Reaction to Soleimani’s assassination has been largely partisan, with Republicans praising the president for killing a dangerous adversary and Democrats condemning the operation as reckless.

But even Republicans left Wednesday’s briefings condemning the White House. Utah Senator Mike Lee was perhaps the most vociferous of the GOP dissenters. He told assembled media that the session was “probably the worst briefing I’ve seen, at least on a military issue, in the nine years I’ve served in the U.S. Senate.”

“They’re appearing before a co-equal branch of government responsible for their funding, for their confirmation, for any approval of any military action they might undertake,” he added.

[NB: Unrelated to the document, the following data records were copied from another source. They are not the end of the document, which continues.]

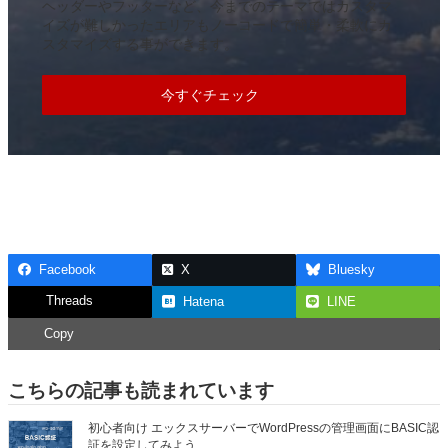
ヘッダーやフッターなど、今までのテーマではカスタマ
イズが難しかったエリアもノーコードで簡単・柔軟にカ
スタマイズする事ができます。
今すぐチェック
Facebook
X
Bluesky
Threads
Hatena
LINE
Copy
こちらの記事も読まれています
初心者向け エックスサーバーでWordPressの管理画面にBASIC認
証を設定してみよう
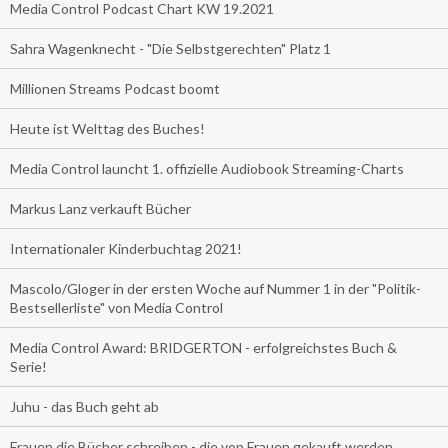
Media Control Podcast Chart KW 19.2021
Sahra Wagenknecht - "Die Selbstgerechten" Platz 1
Millionen Streams Podcast boomt
Heute ist Welttag des Buches!
Media Control launcht 1. offizielle Audiobook Streaming-Charts
Markus Lanz verkauft Bücher
Internationaler Kinderbuchtag 2021!
Mascolo/Gloger in der ersten Woche auf Nummer 1 in der "Politik-
Bestsellerliste" von Media Control
Media Control Award: BRIDGERTON - erfolgreichstes Buch &
Serie!
Juhu - das Buch geht ab
Frauen die Bücher schreiben - die von Frauen gekauft werden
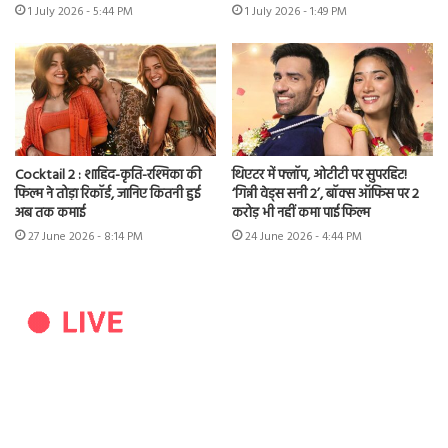
1 July 2026 - 5:44 PM
1 July 2026 - 1:49 PM
Cocktail 2 : शाहिद-कृति-रश्मिका की
थिएटर में फ्लॉप, ओटीटी पर सुपरहिट!
फिल्म ने तोड़ा रिकॉर्ड, जानिए कितनी हुई
‘गिन्नी वेड्स सनी 2’, बॉक्स ऑफिस पर 2
अब तक कमाई
करोड़ भी नहीं कमा पाई फिल्म
27 June 2026 - 8:14 PM
24 June 2026 - 4:44 PM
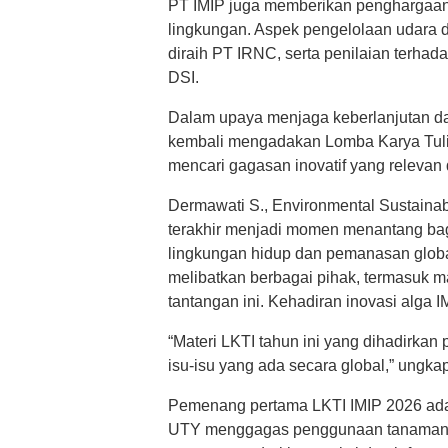
PT IMIP juga memberikan penghargaan 
lingkungan. Aspek pengelolaan udara d
diraih PT IRNC, serta penilaian terha
DSI.
Dalam upaya menjaga keberlanjutan d
kembali mengadakan Lomba Karya Tulis 
mencari gagasan inovatif yang relevan
Dermawati S., Environmental Sustainab
terakhir menjadi momen menantang bagi
lingkungan hidup dan pemanasan globa
melibatkan berbagai pihak, termasuk m
tantangan ini. Kehadiran inovasi alga 
“Materi LKTI tahun ini yang dihadirkan
isu-isu yang ada secara global,” ungkap
Pemenang pertama LKTI IMIP 2026 adal
UTY menggagas penggunaan tanaman a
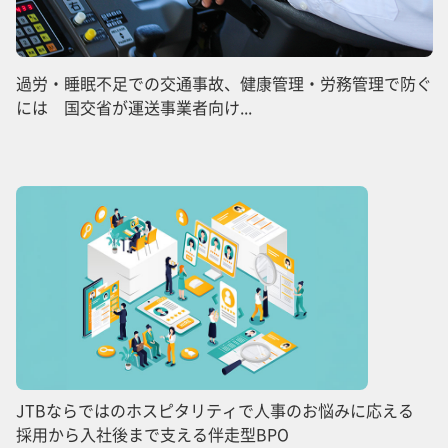
過労・睡眠不足での交通事故、健康管理・労務管理で防ぐ
には 国交省が運送事業者向け...
JTBならではのホスピタリティで人事のお悩みに応える
採用から入社後まで支える伴走型BPO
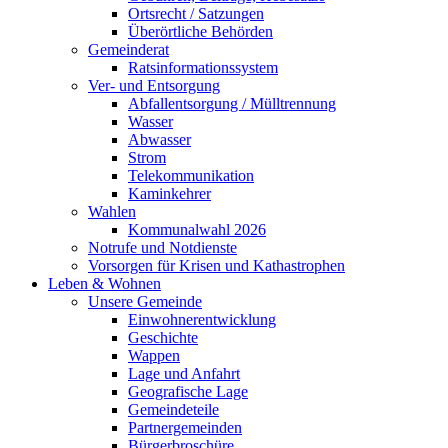
Ortsrecht / Satzungen
Überörtliche Behörden
Gemeinderat
Ratsinformationssystem
Ver- und Entsorgung
Abfallentsorgung / Mülltrennung
Wasser
Abwasser
Strom
Telekommunikation
Kaminkehrer
Wahlen
Kommunalwahl 2026
Notrufe und Notdienste
Vorsorgen für Krisen und Kathastrophen
Leben & Wohnen
Unsere Gemeinde
Einwohnerentwicklung
Geschichte
Wappen
Lage und Anfahrt
Geografische Lage
Gemeindeteile
Partnergemeinden
Bürgerbroschüre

“They had to leave after 75 minutes, while they were in the process of telling us that we need to be good little boys and girls and run along and not debate this in public. I find that absolutely insane. I think it’s unacceptable.”

Kentucky Senator Rand Paul also said the briefing was “less than satisfying.”

The administration used the 2002 Authorization for Use of Military Force Against Iraq resolution to carry out the Soleimani operation. Paul said using the 2002 resolution was “absurd” and an “insult.”

Paul added he could see “no way in the world you could logically argue that an authorization to have war with Saddam Hussein has anything to with having war with people currently in Iraq.”

Both Paul and Lee said they would now support a Democratic bill limiting the president’s ability to take fresh offensive military measures against Iran.

One of the Democratic senators backing the legislation—New Mexico’s Tom Udall—said Wednesday that Trump “has not supplied convincing evidence that his strike stopped an imminent attack on U.S. forces.” He added, “Nothing we’ve seen has changed my mind.”